Service Discovery
Let’s imagine that you are writing some code that invokes a service that has a REST API or Thrift API. In order to make a request, your code needs to know the network location (IP address and port) of a service instance. In a traditional application running on physical hardware, the network locations of service instances are relatively static. For example, your code can read the network locations from a configuration file that is occasionally updated.
In a modern, cloud‑based microservices application, however, this is a much more difficult problem to solve as shown in the following diagram.
Service Discovery Pattern
The Client‑Side Discovery Pattern
When using client‑side discovery, the client is responsible for determining the network locations of available service instances and load balancing requests across them. The client queries a service registry, which is a database of available service instances. The client then uses a load‑balancing algorithm to select one of the available service instances and makes a request.
The following diagram shows the structure of this pattern.
The network location of a service instance is registered with the service registry when it starts up. It is removed from the service registry when the instance terminates. The service instance’s registration is typically refreshed periodically using a heartbeat mechanism.
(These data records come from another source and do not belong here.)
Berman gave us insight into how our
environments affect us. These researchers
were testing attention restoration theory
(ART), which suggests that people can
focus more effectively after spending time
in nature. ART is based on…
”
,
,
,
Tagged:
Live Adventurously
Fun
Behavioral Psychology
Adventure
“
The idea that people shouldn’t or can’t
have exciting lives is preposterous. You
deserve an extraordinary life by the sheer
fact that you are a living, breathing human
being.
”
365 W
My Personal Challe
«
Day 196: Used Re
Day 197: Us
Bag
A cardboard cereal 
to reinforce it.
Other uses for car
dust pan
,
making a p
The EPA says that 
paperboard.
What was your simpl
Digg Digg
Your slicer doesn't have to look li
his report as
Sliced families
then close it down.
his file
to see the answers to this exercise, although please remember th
Netflix OSS provides a great example of the client‑side discovery pattern. Netflix Eureka is a service registry. It provides a REST API for managing service‑instance registration and for querying available instances. Netflix Ribbon is an IPC client that works with Eureka to load balance requests across the available service instances. We will discuss Eureka in more depth later in this article.
The client‑side discovery pattern has a variety of benefits and drawbacks. This pattern is relatively straightforward and, except for the service registry, there are no other moving parts. Also, since the client knows about the available services instances, it can make intelligent, application‑specific load‑balancing decisions such as using hashing consistently.
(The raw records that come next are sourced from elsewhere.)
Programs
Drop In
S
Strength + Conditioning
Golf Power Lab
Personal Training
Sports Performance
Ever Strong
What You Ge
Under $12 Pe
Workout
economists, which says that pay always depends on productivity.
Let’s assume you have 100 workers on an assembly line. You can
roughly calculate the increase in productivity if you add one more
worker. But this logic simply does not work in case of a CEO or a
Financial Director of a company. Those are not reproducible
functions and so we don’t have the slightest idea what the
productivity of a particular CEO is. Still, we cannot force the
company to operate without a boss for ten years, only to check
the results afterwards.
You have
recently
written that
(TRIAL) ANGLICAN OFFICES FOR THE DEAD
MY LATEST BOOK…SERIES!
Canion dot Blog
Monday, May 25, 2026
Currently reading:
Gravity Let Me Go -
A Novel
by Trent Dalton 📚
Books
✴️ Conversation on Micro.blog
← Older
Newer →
One significant drawback of this pattern is that it couples the client with the service registry. You must implement client‑side service discovery logic for each programming language and framework used by your service clients.
The Server‑Side Discovery Pattern
The following diagram shows the structure of this pattern.
The client makes a request to a service via a load balancer. The load balancer queries the service registry and routes each request to an available service instance. As with client‑side discovery, service instances are registered and deregistered with the service registry.
HTTP servers and load balancers such as NGINX Plus and NGINX can also be used as a server-side discovery load balancer.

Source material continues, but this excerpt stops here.